Суровцев молчал. Да, конечно, он хорошо знал, что в Ленинграде голодно. Он уже давно заметил, как торопливо убирала его тарелку тетя Паша, если на ней оставалась хоть капля еды, и, заметив это, стал регулярно не доедать суп и второе. Но сейчас эти тихо и как-то безнадежно произнесенные Верой слова потрясли его.

— А мама живет одна? — спросил он, только чтобы сказать что-то, не молчать. — А отец? У вас есть отец?

— Да, — ответила Вера так, будто думала в эти минуты совсем о другом, — он работает на заводе. И живет там. На казарменном.

— Но ведь рабочих снабжают лучше? — продолжал спрашивать Суровцев, подсознательно желая натолкнуть Веру на какую-нибудь утешительную мысль.

— Да, — все так же монотонно ответила она. — Половину своего хлеба отец оставляет для мамы.
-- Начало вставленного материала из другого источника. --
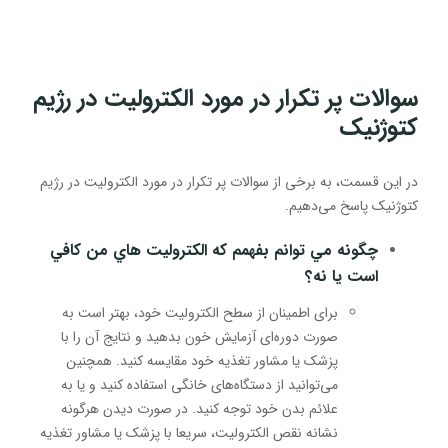
سوالات پر تکرار در مورد الکترولیت در رژیم
کتوژنیک
در این قسمت، به برخی از سوالات پر تکرار در مورد الکترولیت در رژیم
کتوژنیک پاسخ می‌دهیم.
چگونه مي توانم بفهمم كه الکترولیت هاي من كافي
است يا نه؟
برای اطمینان از سطح الکترولیت خود، بهتر است به
صورت دوره‌ای آزمایش خون بدهید و نتایج آن را با
پزشک یا مشاور تغذیه خود مقایسه کنید. همچنین
می‌توانید از دستگاه‌های خانگی استفاده کنید و یا به
علائم بدن خود توجه کنید. در صورت دیدن هرگونه
نشانه نقص الکترولیت، سریعا با پزشک یا مشاور تغذیه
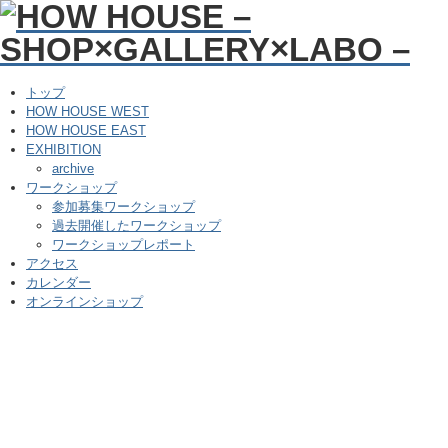
トップ
HOW HOUSE WEST
HOW HOUSE EAST
EXHIBITION
archive
ワークショップ
参加募集ワークショップ
過去開催したワークショップ
ワークショップレポート
アクセス
カレンダー
オンラインショップ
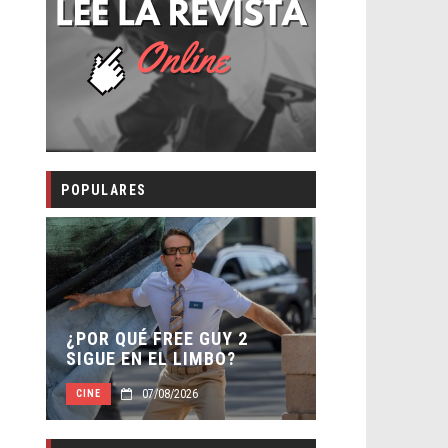
POPULARES
SECUELA DE
 –
¿POR QUÉ FREE GUY 2
WORLD REBI
SIGUE EN EL LIMBO?
DIRECTOR
07/08/2026
07/0
CINE
CINE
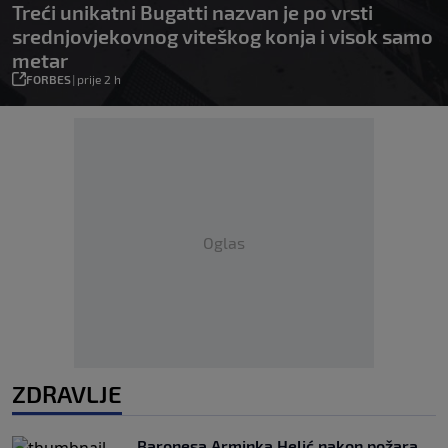
Treći unikatni Bugatti nazvan je po vrsti
srednjovjekovnog viteškog konja i visok samo
metar
FORBES
|
prije 2 h
Oglas
ZDRAVLJE
Baronesa Arminka Helić nakon požara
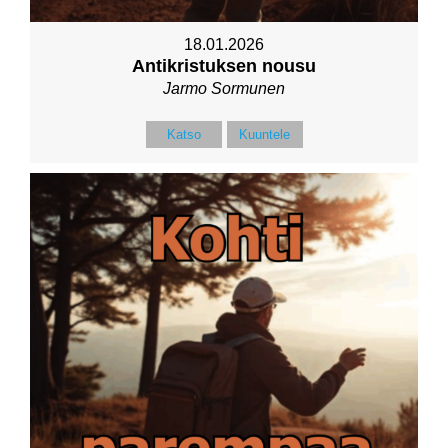
18.01.2026
Antikristuksen nousu
Jarmo Sormunen
Katso
Kuuntele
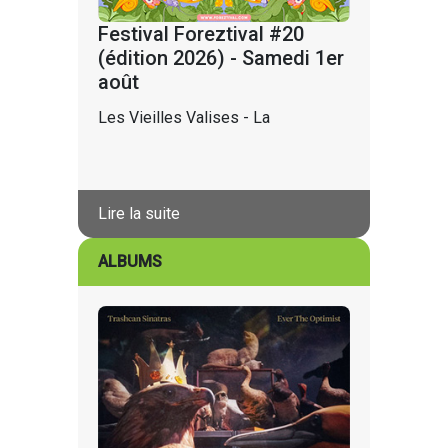
Festival Foreztival #20
(édition 2026) - Samedi 1er
août
Les Vieilles Valises - La
Lire la suite
ALBUMS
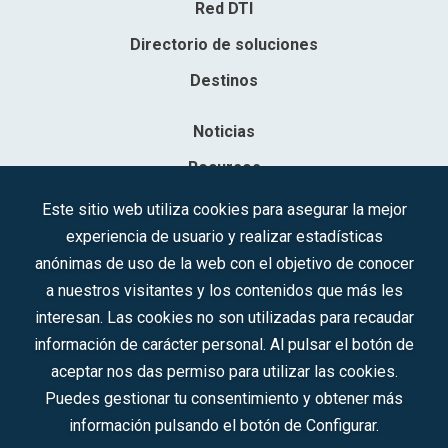
Red DTI
Directorio de soluciones
Destinos
Noticias
Recursos
Contacto
Este sitio web utiliza cookies para asegurar la mejor
experiencia de usuario y realizar estadísticas
Sociedad Mercantil Estatal para la Gestión de la Innovación y las
anónimas de uso de la web con el objetivo de conocer
Tecnologías Turísticas, S.A.M.P.
a nuestros visitantes y los contenidos que más les
Inscrita en el R.M. de Madrid, T, 12593, Se. 8, F. 129, H. 201.307.
interesan. Las cookies no son utilizadas para recaudar
C.I.F.: A-81/874.984
información de carácter personal. Al pulsar el botón de
aceptar nos das permiso para utilizar las cookies.
Síguenos en redes sociales:
Puedes gestionar tu consentimiento y obtener más
información pulsando el botón de Configurar.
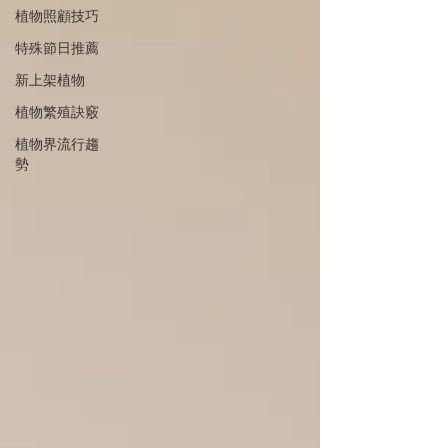
植物照顧技巧
特殊節日推薦
新上架植物
植物繁殖訣竅
植物界流行趨
勢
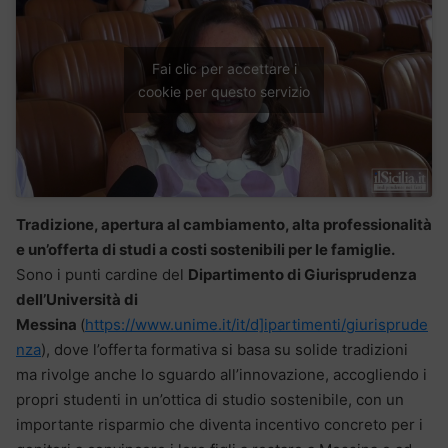
Fai clic per accettare i
cookie per questo servizio
Tradizione, apertura al cambiamento, alta professionalità
e un’offerta di studi a costi sostenibili per le famiglie.
Sono i punti cardine del
Dipartimento di Giurisprudenza
dell’Università di
Messina
(
https://www.unime.it/it/d]ipartimenti/giurisprude
nza
), dove l’offerta formativa si basa su solide tradizioni
ma rivolge anche lo sguardo all’innovazione, accogliendo i
propri studenti in un’ottica di studio sostenibile, con un
importante risparmio che diventa incentivo concreto per i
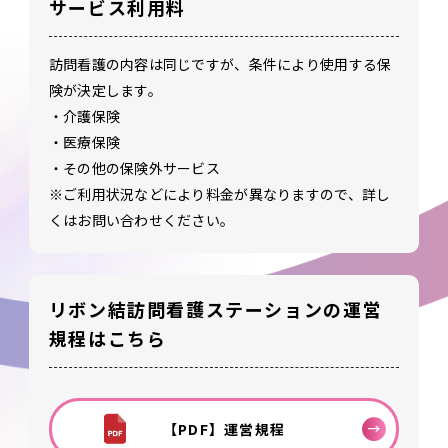
サービス利用料
訪問看護の内容は同じですが、条件により使用する保
険が決定します。
・介護保険
・医療保険
・その他の保険外サービス
※ご利用状況などにより料金が異なりますので、詳し
くはお問い合わせください。
リボン結訪問看護ステーションの運営
規程はこちら
【PDF】運営規程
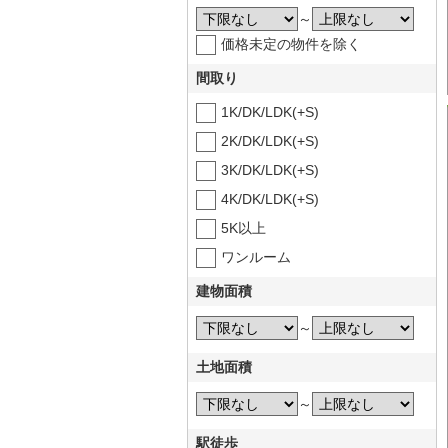
～
価格未定の物件を除く
間取り
1K/DK/LDK(+S)
2K/DK/LDK(+S)
3K/DK/LDK(+S)
4K/DK/LDK(+S)
5K以上
ワンルーム
建物面積
～
土地面積
～
駅徒歩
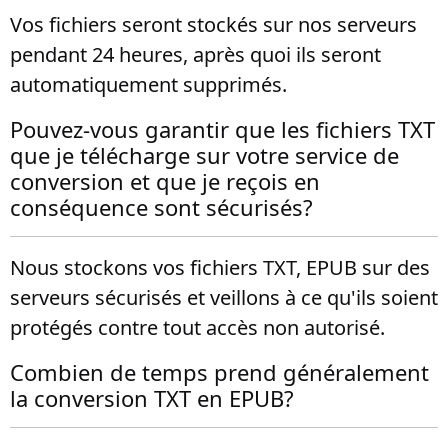
Vos fichiers seront stockés sur nos serveurs
pendant 24 heures, après quoi ils seront
automatiquement supprimés.
Pouvez-vous garantir que les fichiers TXT
que je télécharge sur votre service de
conversion et que je reçois en
conséquence sont sécurisés?
Nous stockons vos fichiers TXT, EPUB sur des
serveurs sécurisés et veillons à ce qu'ils soient
protégés contre tout accès non autorisé.
Combien de temps prend généralement
la conversion TXT en EPUB?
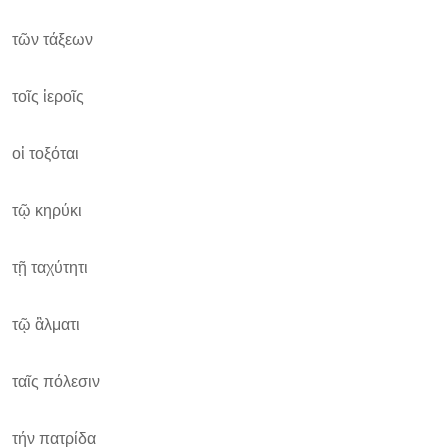
τῶν τάξεων
τοῖς ἱεροῖς
οἱ τοξόται
τῷ κηρύκι
τῇ ταχύτητι
τῷ ἂλματι
ταῖς πόλεσιν
τήν πατρίδα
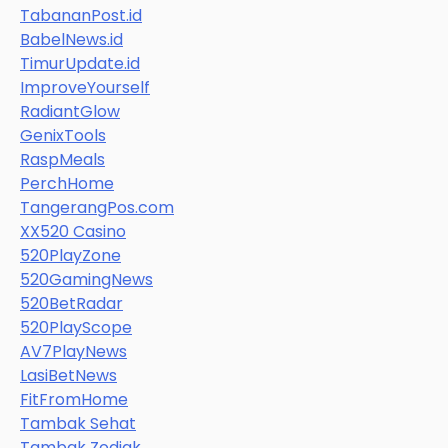
TabananPost.id
BabelNews.id
TimurUpdate.id
ImproveYourself
RadiantGlow
GenixTools
RaspMeals
PerchHome
TangerangPos.com
XX520 Casino
520PlayZone
520GamingNews
520BetRadar
520PlayScope
AV7PlayNews
LasiBetNews
FitFromHome
Tambak Sehat
Tambak Zodiak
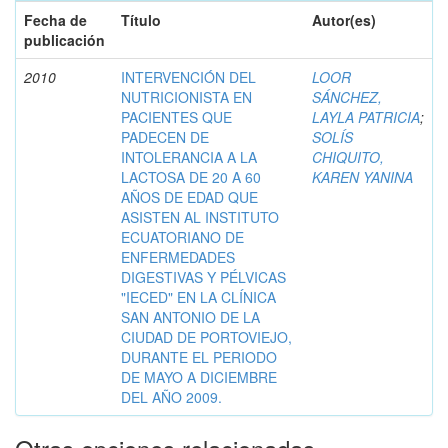
Fecha de
Título
Autor(es)
publicación
2010
INTERVENCIÓN DEL
LOOR
NUTRICIONISTA EN
SÁNCHEZ,
PACIENTES QUE
LAYLA PATRICIA
;
PADECEN DE
SOLÍS
INTOLERANCIA A LA
CHIQUITO,
LACTOSA DE 20 A 60
KAREN YANINA
AÑOS DE EDAD QUE
ASISTEN AL INSTITUTO
ECUATORIANO DE
ENFERMEDADES
DIGESTIVAS Y PÉLVICAS
"IECED" EN LA CLÍNICA
SAN ANTONIO DE LA
CIUDAD DE PORTOVIEJO,
DURANTE EL PERIODO
DE MAYO A DICIEMBRE
DEL AÑO 2009.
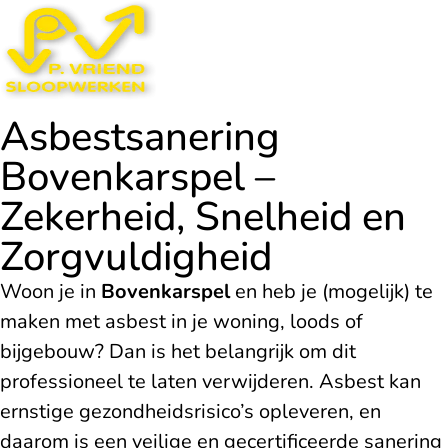
Asbestsanering
Bovenkarspel –
Zekerheid, Snelheid en
Zorgvuldigheid
Woon je in
Bovenkarspel
en heb je (mogelijk) te
maken met asbest in je woning, loods of
bijgebouw? Dan is het belangrijk om dit
professioneel te laten verwijderen. Asbest kan
ernstige gezondheidsrisico’s opleveren, en
daarom is een veilige en gecertificeerde sanering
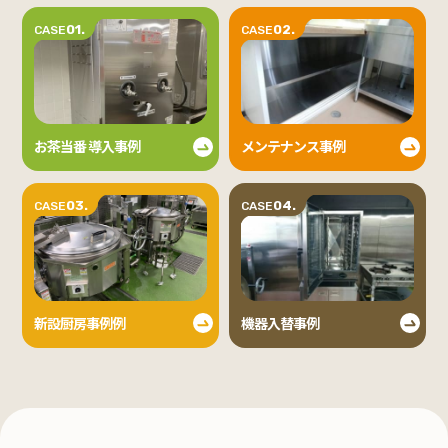
01.
02.
CASE
CASE
お茶当番 導入事例
メンテナンス事例
03.
04.
CASE
CASE
新設厨房事例例
機器入替事例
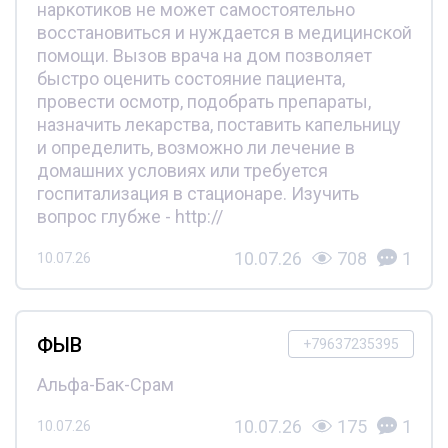
наркотиков не может самостоятельно
восстановиться и нуждается в медицинской
помощи. Вызов врача на дом позволяет
быстро оценить состояние пациента,
провести осмотр, подобрать препараты,
назначить лекарства, поставить капельницу
и определить, возможно ли лечение в
домашних условиях или требуется
госпитализация в стационаре. Изучить
вопрос глубже - http://
10.07.26
708
1
10.07.26
ФЫВ
+79637235395
Альфа-Бак-Срам
10.07.26
175
1
10.07.26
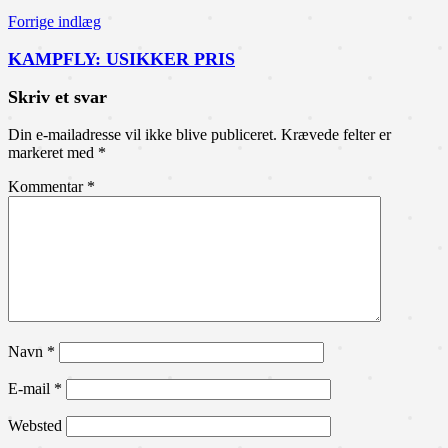
Forrige indlæg
KAMPFLY: USIKKER PRIS
Skriv et svar
Din e-mailadresse vil ikke blive publiceret.
Krævede felter er
markeret med
*
Kommentar
*
Navn
*
E-mail
*
Websted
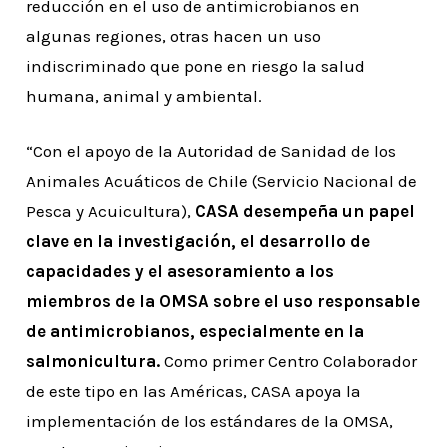
reducción en el uso de antimicrobianos en
algunas regiones, otras hacen un uso
indiscriminado que pone en riesgo la salud
humana, animal y ambiental.
“Con el apoyo de la Autoridad de Sanidad de los
Animales Acuáticos de Chile (Servicio Nacional de
Pesca y Acuicultura),
CASA desempeña un papel
clave en la investigación, el desarrollo de
capacidades y el asesoramiento a los
miembros de la OMSA sobre el uso responsable
de antimicrobianos, especialmente en la
salmonicultura.
Como primer Centro Colaborador
de este tipo en las Américas, CASA apoya la
implementación de los estándares de la OMSA,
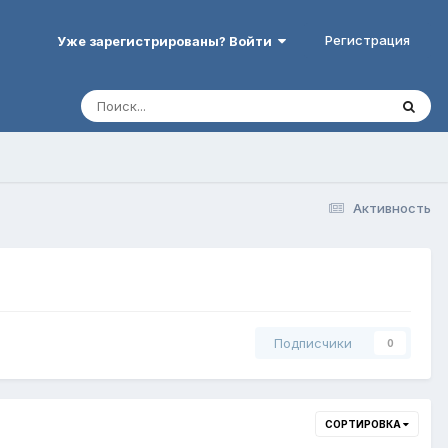
Регистрация
Уже зарегистрированы? Войти
Активность
Подписчики
0
СОРТИРОВКА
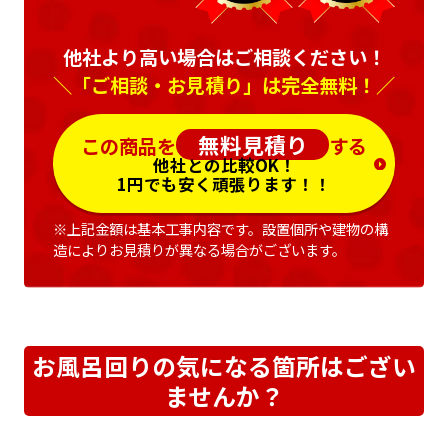
他社より高い場合はご相談ください！
＼「ご相談・お見積り」は完全無料！／
無料見積り
この商品を
する
他社との比較OK！
1円でも安く頑張ります！！
※上記金額は基本工事内容です。設置個所や建物の構
造によりお見積りが異なる場合がございます。
お風呂回りの気になる箇所はござい
ませんか？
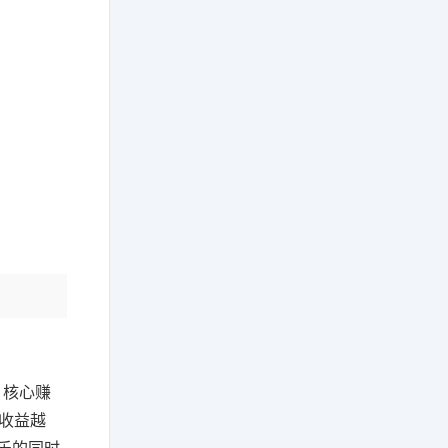
。核心赚
，收益越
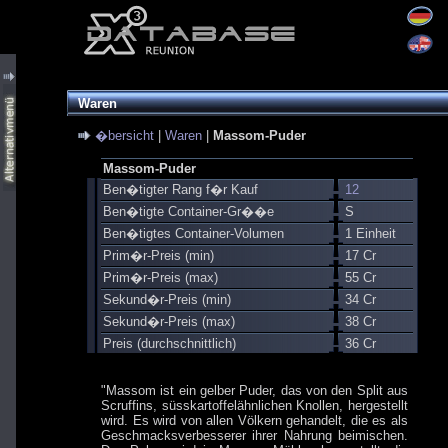
Waren
�bersicht
|
Waren
|
Massom-Puder
Massom-Puder
Ben�tigter Rang f�r Kauf
12
Ben�tigte Container-Gr��e
S
Ben�tigtes Container-Volumen
1 Einheit
Prim�r-Preis (min)
17 Cr
Prim�r-Preis (max)
55 Cr
Sekund�r-Preis (min)
34 Cr
Sekund�r-Preis (max)
38 Cr
Preis (durchschnittlich)
36 Cr
"Massom ist ein gelber Puder, das von den Split aus
Scruffins, süsskartoffelähnlichen Knollen, hergestellt
wird. Es wird von allen Völkern gehandelt, die es als
Geschmacksverbesserer ihrer Nahrung beimischen.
Сушит сухари. Но и рабочие недоедают...

Суровцев молчал. Чем он мог утешить ее? Снова сказать, что ждать осталось недолго и не может быть, чтобы в ближайшее время не прорвали блокаду?..

Он не знал того, о чем уже давно знали в Смольном, — не имел понятия о том, что немцы продвигаются к Тихвину и что не прорыва блокады можно ждать в ближайшие дни, а окружения Ленинграда вторым осадным кольцом.

Всем своим существом Суровцев продолжал верить, хотел верить в скорое освобождение города от вражеских тисков. Но он понимал, что одной этой безотчетной веры недостаточно, чтобы не только обнадежить эту ставшую ему дорогой девушку, но и помочь ей.

Внезапно у него возникла простая и, как ему показалось, спасительная мысль.

— Знаете что? — сказал он, радуясь своей идее и удивляясь, как она раньше не пришла ему в голову. — Я прошу вас с завтрашнего дня забирать мой хлеб. Мне, наверное, уже недолго осталось здесь находиться, и я отлично обойдусь без хлеба.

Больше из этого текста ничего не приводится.